◆ **Saved entries**
<<<<

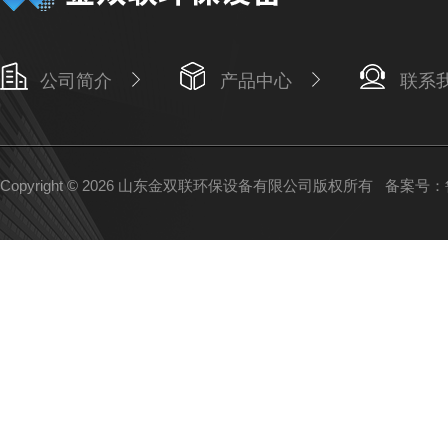
公司简介
产品中心
联系
Copyright © 2026 山东金双联环保设备有限公司版权所有
备案号：鲁I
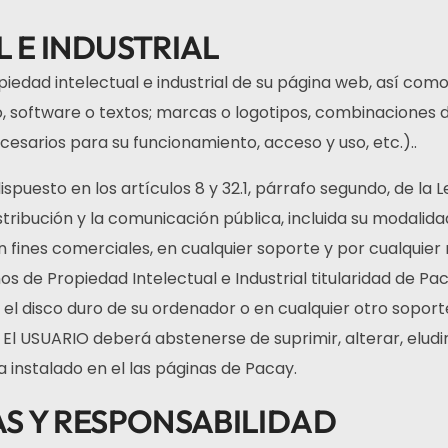
 E INDUSTRIAL
piedad intelectual e industrial de su página web, así co
eo, software o textos; marcas o logotipos, combinaciones d
sarios para su funcionamiento, acceso y uso, etc.)..
ispuesto en los artículos 8 y 32.1, párrafo segundo, de la
ribución y la comunicación pública, incluida su modalidad
fines comerciales, en cualquier soporte y por cualquier m
e Propiedad Intelectual e Industrial titularidad de Paca
 el disco duro de su ordenador o en cualquier otro soport
El USUARIO deberá abstenerse de suprimir, alterar, eludir
 instalado en el las páginas de Pacay.
S Y RESPONSABILIDAD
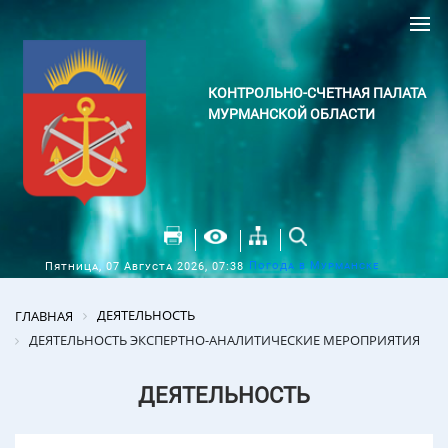
КОНТРОЛЬНО-СЧЕТНАЯ ПАЛАТА
МУРМАНСКОЙ ОБЛАСТИ
Погода в Мурманске
Пятница, 07 Августа 2026, 07:38
ДЕЯТЕЛЬНОСТЬ
ГЛАВНАЯ
ДЕЯТЕЛЬНОСТЬ ЭКСПЕРТНО-АНАЛИТИЧЕСКИЕ МЕРОПРИЯТИЯ
ДЕЯТЕЛЬНОСТЬ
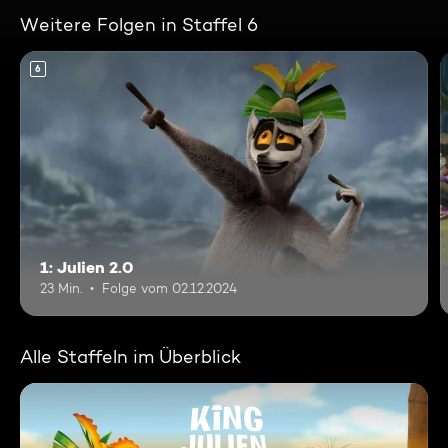
Weitere Folgen in Staffel 6
6
1: Julien 2.0
23 Min.
Folge vom 02.12.2024
Alle Staffeln im Überblick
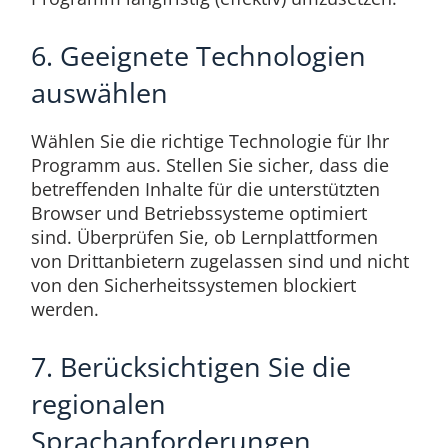
6. Geeignete Technologien
auswählen
Wählen Sie die richtige Technologie für Ihr
Programm aus. Stellen Sie sicher, dass die
betreffenden Inhalte für die unterstützten
Browser und Betriebssysteme optimiert
sind. Überprüfen Sie, ob Lernplattformen
von Drittanbietern zugelassen sind und nicht
von den Sicherheitssystemen blockiert
werden.
7. Berücksichtigen Sie die
regionalen
Sprachanforderungen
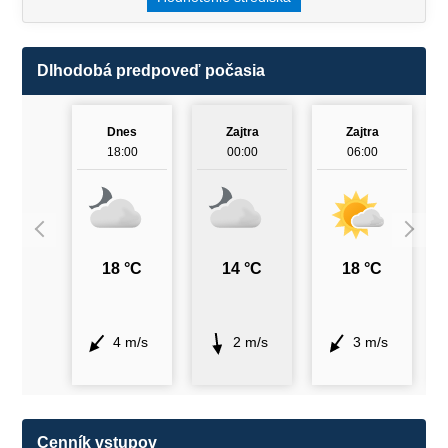
Dlhodobá predpoveď počasia
Dnes
Zajtra
Zajtra
18:00
00:00
06:00
18 °C
14 °C
18 °C
4 m/s
2 m/s
3 m/s
Cenník vstupov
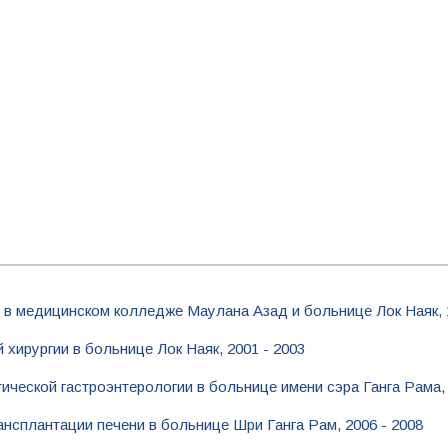
в медицинском колледже Маулана Азад и больнице Лок Наяк, 19
хирургии в больнице Лок Наяк, 2001 - 2003
ческой гастроэнтерологии в больнице имени сэра Ганга Рама, 
нсплантации печени в больнице Шри Ганга Рам, 2006 - 2008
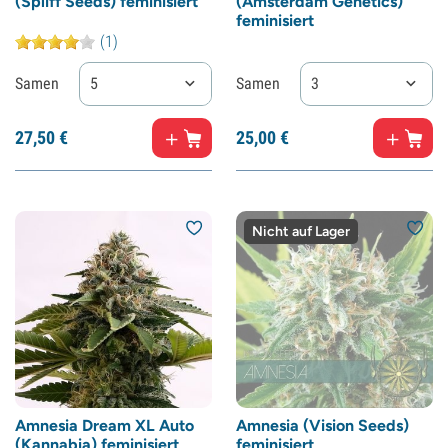
(Spliff Seeds) feminisiert
(Amsterdam Genetics)
feminisiert
(1)
Samen
5
Samen
3
27,
50
€
25,
00
€
Nicht auf Lager
Amnesia Dream XL Auto
Amnesia (Vision Seeds)
(Kannabia) feminisiert
feminisiert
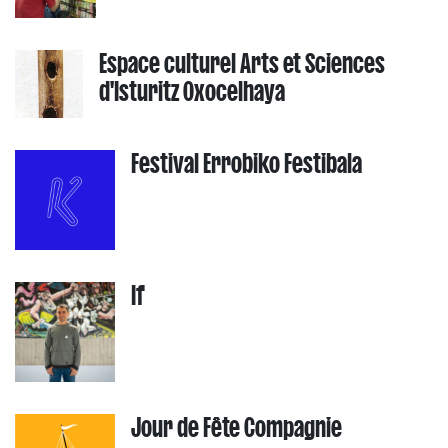
Espace culturel Arts et Sciences
d'Isturitz Oxocelhaya
Festival Errobiko Festibala
If
Jour de Fête Compagnie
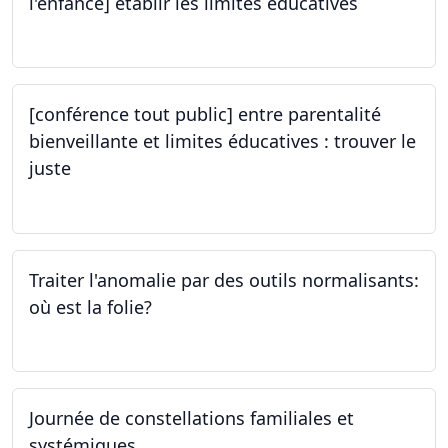
l'enfance] etablir les limites éducatives
05.10.2023
[conférence tout public] entre parentalité
bienveillante et limites éducatives : trouver le
juste
05.10.2023
Traiter l'anomalie par des outils normalisants:
où est la folie?
28.09.2023
Journée de constellations familiales et
systémiques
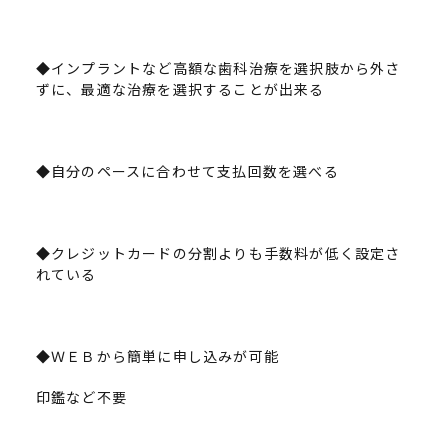
◆インプラントなど高額な歯科治療を選択肢から外さ
ずに、最適な治療を選択することが出来る
◆自分のペースに合わせて支払回数を選べる
◆クレジットカードの分割よりも手数料が低く設定さ
れている
◆ＷＥＢから簡単に申し込みが可能
印鑑など不要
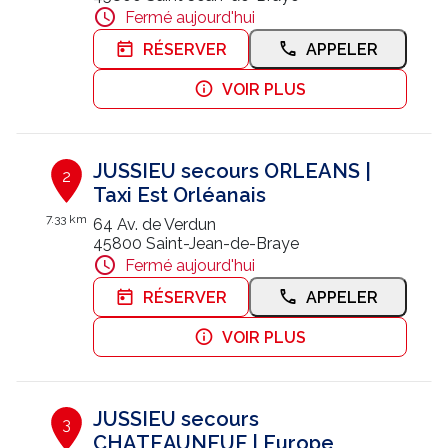
Fermé aujourd'hui
Nous contacter
RÉSERVER
APPELER
Trouver un centre JUSSIEU
VOIR PLUS
JUSSIEU secours ORLEANS |
2
Taxi Est Orléanais
7.33 km
64 Av. de Verdun
45800 Saint-Jean-de-Braye
Fermé aujourd'hui
RÉSERVER
APPELER
VOIR PLUS
JUSSIEU secours
3
CHATEAUNEUF | Europe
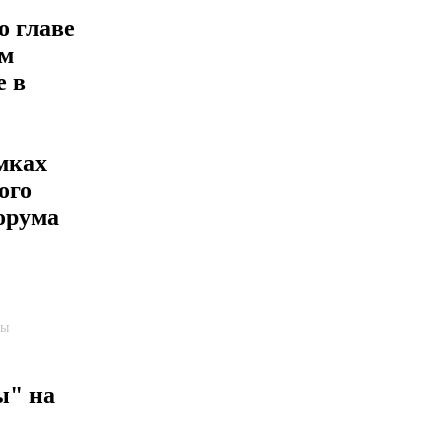
 главе
ом
е в
мках
ого
орума
пы
ы" на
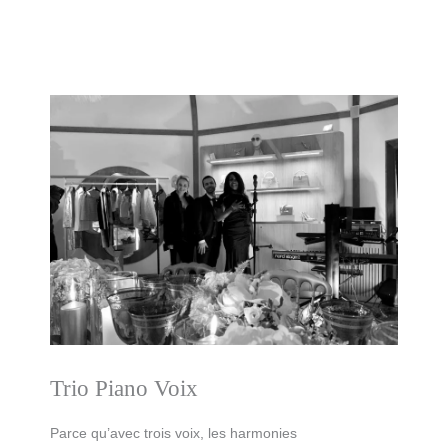
Trio Piano Voix
Parce qu’avec trois voix, les harmonies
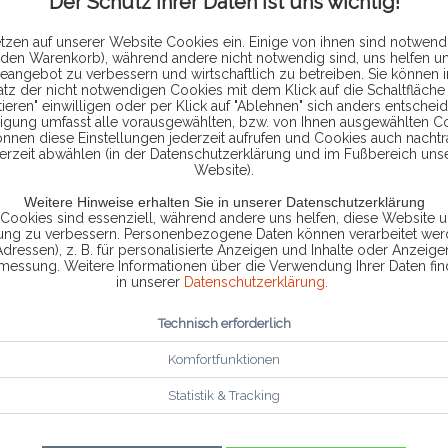
Der Schutz Ihrer Daten ist uns wichtig!
tzen auf unserer Website Cookies ein. Einige von ihnen sind notwendi
Diese
 den Warenkorb), während andere nicht notwendig sind, uns helfen u
eangebot zu verbessern und wirtschaftlich zu betreiben. Sie können 
44,
atz der nicht notwendigen Cookies mit dem Klick auf die Schaltfläche 
ieren" einwilligen oder per Klick auf "Ablehnen" sich anders entscheid
ligung umfasst alle vorausgewählten, bzw. von Ihnen ausgewählten C
inkl. MwSt.
zzg
önnen diese Einstellungen jederzeit aufrufen und Cookies auch nachtr
erzeit abwählen (in der Datenschutzerklärung und im Fußbereich uns
Website).
Weitere Hinweise erhalten Sie in unserer Datenschutzerklärung
 Cookies sind essenziell, während andere uns helfen, diese Website u
Lieferzeit 
rung zu verbessern. Personenbezogene Daten können verarbeitet werd
Adressen), z. B. für personalisierte Anzeigen und Inhalte oder Anzeig
smessung. Weitere Informationen über die Verwendung Ihrer Daten fin
in unserer
Datenschutzerklärung
.
Vergleic
Technisch erforderlich
Artikel-Nr.:
Komfortfunktionen
Statistik & Tracking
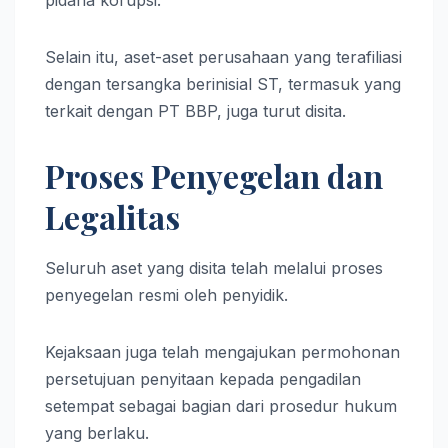
Selain itu, aset-aset perusahaan yang terafiliasi
dengan tersangka berinisial ST, termasuk yang
terkait dengan PT BBP, juga turut disita.
Proses Penyegelan dan
Legalitas
Seluruh aset yang disita telah melalui proses
penyegelan resmi oleh penyidik.
Kejaksaan juga telah mengajukan permohonan
persetujuan penyitaan kepada pengadilan
setempat sebagai bagian dari prosedur hukum
yang berlaku.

>>>>

◆ **Your task**
The reply should hold the lines from the top of the records through the line containing "ispuesto en los", reproduced exactly, and no pictures.

◆ **Expected answer**
公司简介
产品中心
联系
Copyright © 2026 山东金双联环保设备有限公司版权所有
备案号：鲁I
 E INDUSTRIAL
piedad intelectual e industrial de su página web, así co
eo, software o textos; marcas o logotipos, combinaciones d
sarios para su funcionamiento, acceso y uso, etc.)..
ispuesto en los artículos 8 y 32.1, párrafo segundo, de la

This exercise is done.